--- GIVEN RECORDS ---

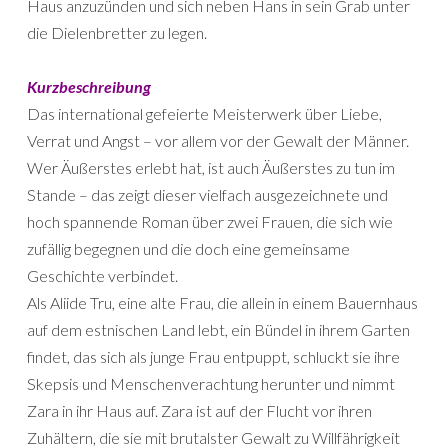
Haus anzuzünden und sich neben Hans in sein Grab unter
die Dielenbretter zu legen.
Kurzbeschreibung
Das international gefeierte Meisterwerk über Liebe,
Verrat und Angst – vor allem vor der Gewalt der Männer.
Wer Äußerstes erlebt hat, ist auch Äußerstes zu tun im
Stande – das zeigt dieser vielfach ausgezeichnete und
hoch spannende Roman über zwei Frauen, die sich wie
zufällig begegnen und die doch eine gemeinsame
Geschichte verbindet.
Als Aliide Tru, eine alte Frau, die allein in einem Bauernhaus
auf dem estnischen Land lebt, ein Bündel in ihrem Garten
findet, das sich als junge Frau entpuppt, schluckt sie ihre
Skepsis und Menschenverachtung herunter und nimmt
Zara in ihr Haus auf. Zara ist auf der Flucht vor ihren
Zuhältern, die sie mit brutalster Gewalt zu Willfährigkeit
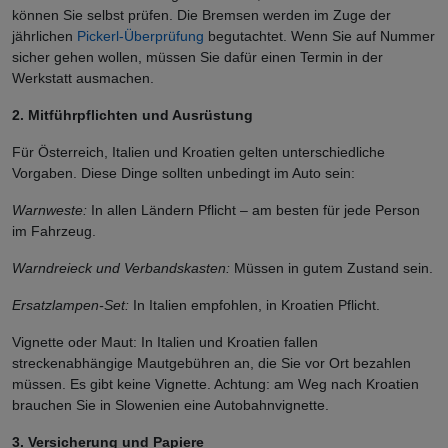
können Sie selbst prüfen. Die Bremsen werden im Zuge der
jährlichen
Pickerl-Überprüfung
begutachtet. Wenn Sie auf Nummer
sicher gehen wollen, müssen Sie dafür einen Termin in der
Werkstatt ausmachen.
2. Mitführpflichten und Ausrüstung
Für Österreich, Italien und Kroatien gelten unterschiedliche
Vorgaben. Diese Dinge sollten unbedingt im Auto sein:
Warnweste:
In allen Ländern Pflicht – am besten für jede Person
im Fahrzeug.
Warndreieck und Verbandskasten:
Müssen in gutem Zustand sein.
Ersatzlampen-Set:
In Italien empfohlen, in Kroatien Pflicht.
Vignette oder Maut: In Italien und Kroatien fallen
streckenabhängige Mautgebühren an, die Sie vor Ort bezahlen
müssen. Es gibt keine Vignette. Achtung: am Weg nach Kroatien
brauchen Sie in Slowenien eine Autobahnvignette.
3. Versicherung und Papiere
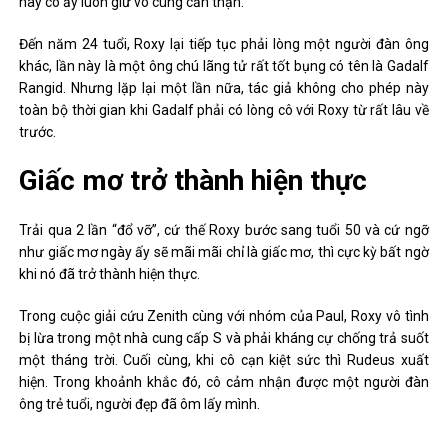
này cô ấy luôn giữ vô cùng cẩn thận.
Đến năm 24 tuổi, Roxy lại tiếp tục phải lòng một người đàn ông
khác, lần này là một ông chú lãng tử rất tốt bụng có tên là Gadalf
Rangid. Nhưng lặp lại một lần nữa, tác giả không cho phép này
toàn bộ thời gian khi Gadalf phải có lòng cô với Roxy từ rất lâu về
trước.
Giấc mơ trở thành hiện thực
Trải qua 2 lần “đổ vỡ”, cứ thế Roxy bước sang tuổi 50 và cứ ngỡ
như giấc mơ ngày ấy sẽ mãi mãi chỉ là giấc mơ, thì cực kỳ bất ngờ
khi nó đã trở thành hiện thực.
Trong cuộc giải cứu Zenith cùng với nhóm của Paul, Roxy vô tình
bị lừa trong một nhà cung cấp S và phải kháng cự chống trả suốt
một tháng trời. Cuối cùng, khi cô cạn kiệt sức thì Rudeus xuất
hiện. Trong khoảnh khắc đó, cô cảm nhận được một người đàn
ông trẻ tuổi, người đẹp đã ôm lấy mình.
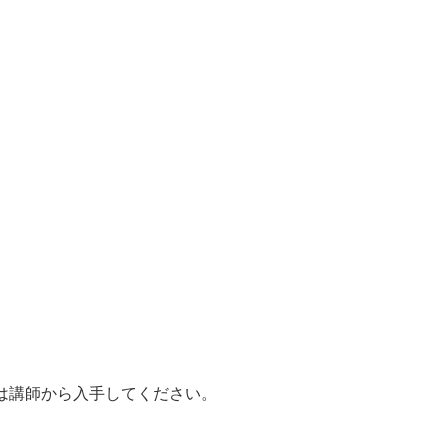
報は講師から入手してください。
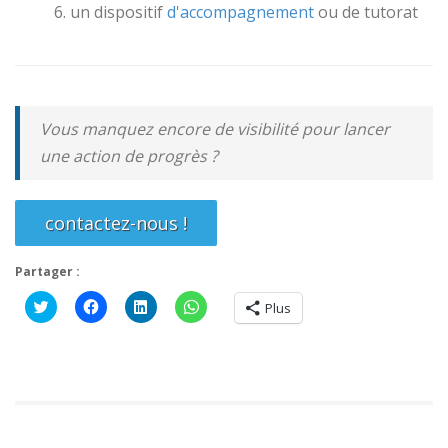
un dispositif
d'accompagnement
ou de tutorat
Vous manquez encore de visibilité pour lancer
une action de progrès ?
contactez-nous !
Partager :
Cliquez
Cliquez
Cliquez
Cliquez
Plus
pour
pour
pour
pour
partager
partager
partager
partager
sur
sur
sur
sur
Twitter(ouvre
Facebook(ouvre
LinkedIn(ouvre
WhatsApp(ouvre
dans
dans
dans
dans
une
une
une
une
nouvelle
nouvelle
nouvelle
nouvelle
fenêtre)
fenêtre)
fenêtre)
fenêtre)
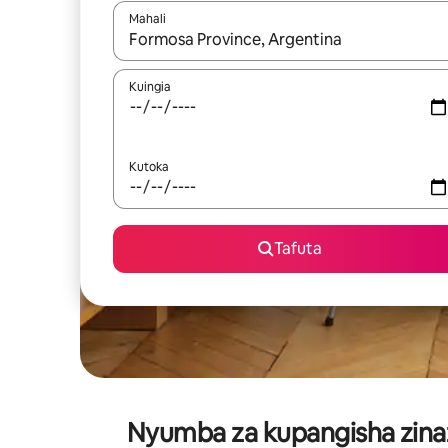
Mahali
Wakati matokeo yanapatikana, vinjari kwa kutumia
Kuingia
Kutoka
Tafuta
Nyumba za kupangisha zinazo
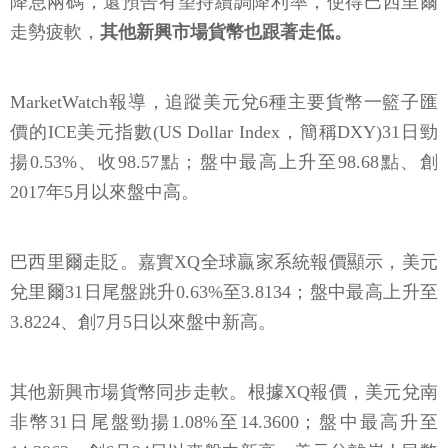
降息兩碼，還預告有望持續調降利率，使得巴西里爾
走勢疲軟，
其他新興市場貨幣也跟著走低。
MarketWatch報導，追蹤美元兌6種主要貨幣一籃子匯
價的ICE美元指數(US Dollar Index，簡稱DXY)31日勁
揚0.53%、收98.57點；盤中最高上升至98.68點、創
2017年5月以來盤中高。
巴西里爾走貶。嘉實XQ全球贏家系統報價顯示，美元
兌里爾31日尾盤跳升0.63%至3.8134；盤中最高上升至
3.8224、創7月5日以來盤中新高。
其他新興市場貨幣同步走軟。根據XQ報價，美元兌南
非幣31日尾盤勁揚1.08%至14.3600；盤中最高升至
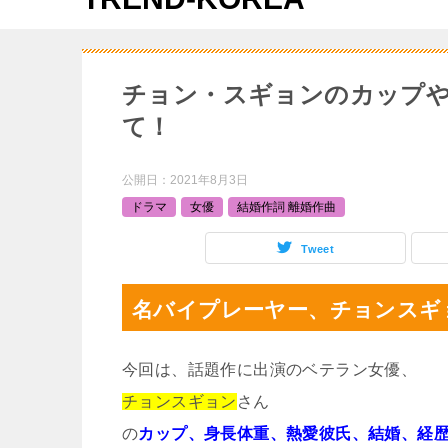
チョン・スギョンのカップや
て！
公開日：
2021年8月3日
ドラマ
女優
結婚作詞 離婚作曲
Tweet
名バイプレーヤー、チョンスギ
今回は、話題作に出演のベテラン女優、
チョンスギョン
さん
の
カップ、身長体重、熱愛彼氏、結婚、経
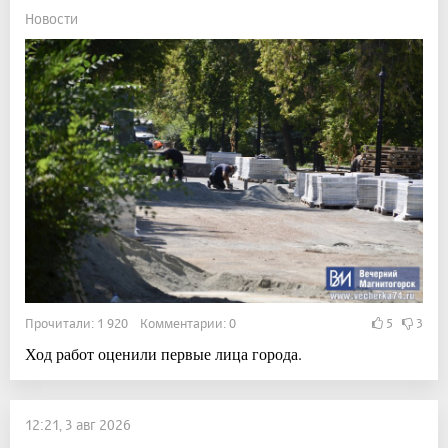
Новости
Прочитали: 1 920 Комментарии: 0
5
3
Ход работ оценили первые лица города.
12:21, 3 авг 2026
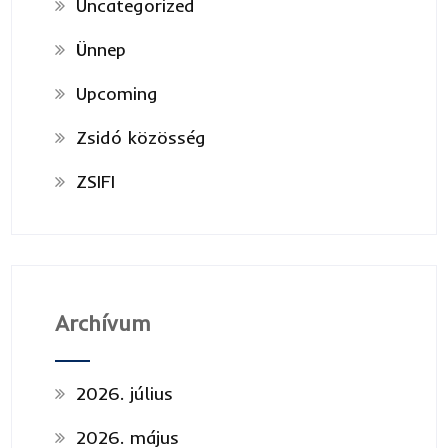
Uncategorized
Ünnep
Upcoming
Zsidó közösség
ZSIFI
Archívum
2026. július
2026. május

---

### EXERCISE INSTRUCTIONS
Set down every record exactly, without the pictures.

### EXERCISE OUTPUT
Haus anzuzünden und sich neben Hans in sein Grab unter
die Dielenbretter zu legen.
Kurzbeschreibung
Das international gefeierte Meisterwerk über Liebe,
Verrat und Angst – vor allem vor der Gewalt der Männer.
Wer Äußerstes erlebt hat, ist auch Äußerstes zu tun im
Stande – das zeigt dieser vielfach ausgezeichnete und
hoch spannende Roman über zwei Frauen, die sich wie
zufällig begegnen und die doch eine gemeinsame
Geschichte verbindet.
Als Aliide Tru, eine alte Frau, die allein in einem Bauernhaus
auf dem estnischen Land lebt, ein Bündel in ihrem Garten
findet, das sich als junge Frau entpuppt, schluckt sie ihre
Skepsis und Menschenverachtung herunter und nimmt
Zara in ihr Haus auf. Zara ist auf der Flucht vor ihren
Zuhältern, die sie mit brutalster Gewalt zu Willfährigkeit
können Sie selbst prüfen. Die Bremsen werden im Zuge der
jährlichen
Pickerl-Überprüfung
begutachtet. Wenn Sie auf Nummer
sicher gehen wollen, müssen Sie dafür einen Termin in der
Werkstatt ausmachen.
2. Mitführpflichten und Ausrüstung
Für Österreich, Italien und Kroatien gelten unterschiedliche
Vorgaben. Diese Dinge sollten unbedingt im Auto sein:
Warnweste:
In allen Ländern Pflicht – am besten für jede Person
im Fahrzeug.
Warndreieck und Verbandskasten:
Müssen in gutem Zustand sein.
Ersatzlampen-Set:
In Italien empfohlen, in Kroatien Pflicht.
Vignette oder Maut: In Italien und Kroatien fallen
streckenabhängige Mautgebühren an, die Sie vor Ort bezahlen
müssen. Es gibt keine Vignette. Achtung: am Weg nach Kroatien
brauchen Sie in Slowenien eine Autobahnvignette.
3. Versicherung und Papiere
này cô ấy luôn giữ vô cùng cẩn thận.
Đến năm 24 tuổi, Roxy lại tiếp tục phải lòng một người đàn ông
khác, lần này là một ông chú lãng tử rất tốt bụng có tên là Gadalf
Rangid. Nhưng lặp lại một lần nữa, tác giả không cho phép này
toàn bộ thời gian khi Gadalf phải có lòng cô với Roxy từ rất lâu về
trước.
Giấc mơ trở thành hiện thực
Trải qua 2 lần “đổ vỡ”, cứ thế Roxy bước sang tuổi 50 và cứ ngỡ
như giấc mơ ngày ấy sẽ mãi mãi chỉ là giấc mơ, thì cực kỳ bất ngờ
khi nó đã trở thành hiện thực.
Trong cuộc giải cứu Zenith cùng với nhóm của Paul, Roxy vô tình
bị lừa trong một nhà cung cấp S và phải kháng cự chống trả suốt
một tháng trời. Cuối cùng, khi cô cạn kiệt sức thì Rudeus xuất
hiện. Trong khoảnh khắc đó, cô cảm nhận được một người đàn
ông trẻ tuổi, người đẹp đã ôm lấy mình.
報は講師から入手してください。
un dispositif
d'accompagnement
ou de tutorat
Vous manquez encore de visibilité pour lancer
une action de progrès ?
contactez-nous !
Partager :
Cliquez
Cliquez
Cliquez
Cliquez
Plus
pour
pour
pour
pour
partager
partager
partager
partager
sur
sur
sur
sur
Twitter(ouvre
Facebook(ouvre
LinkedIn(ouvre
WhatsApp(ouvre
dans
dans
dans
dans
une
une
une
une
nouvelle
nouvelle
nouvelle
nouvelle
fenêtre)
fenêtre)
fenêtre)
fenêtre)
Mahali
Wakati matokeo yanapatikana, vinjari kwa kutumia
Kuingia
Kutoka
Tafuta
Nyumba za kupangisha zinazo
降息兩碼，還預告有望持續調降利率，使得巴西里爾
走勢疲軟，
其他新興市場貨幣也跟著走低。
MarketWatch報導，追蹤美元兌6種主要貨幣一籃子匯
價的ICE美元指數(US Dollar Index，簡稱DXY)31日勁
揚0.53%、收98.57點；盤中最高上升至98.68點、創
2017年5月以來盤中高。
巴西里爾走貶。嘉實XQ全球贏家系統報價顯示，美元
兌里爾31日尾盤跳升0.63%至3.8134；盤中最高上升至
3.8224、創7月5日以來盤中新高。
其他新興市場貨幣同步走軟。根據XQ報價，美元兌南
非幣31日尾盤勁揚1.08%至14.3600；盤中最高升至
チョン・スギョンのカップや
て！
公開日：
2021年8月3日
ドラマ
女優
結婚作詞 離婚作曲
Tweet
名バイプレーヤー、チョンスギ
今回は、話題作に出演のベテラン女優、
チョンスギョン
さん
の
カップ、身長体重、熱愛彼氏、結婚、経
Новости
Прочитали: 1 920 Комментарии: 0
5
3
Ход работ оценили первые лица города.
12:21, 3 авг 2026
Uncategorized
Ünnep
Upcoming
Zsidó közösség
ZSIFI
Archívum
2026. július
2026. május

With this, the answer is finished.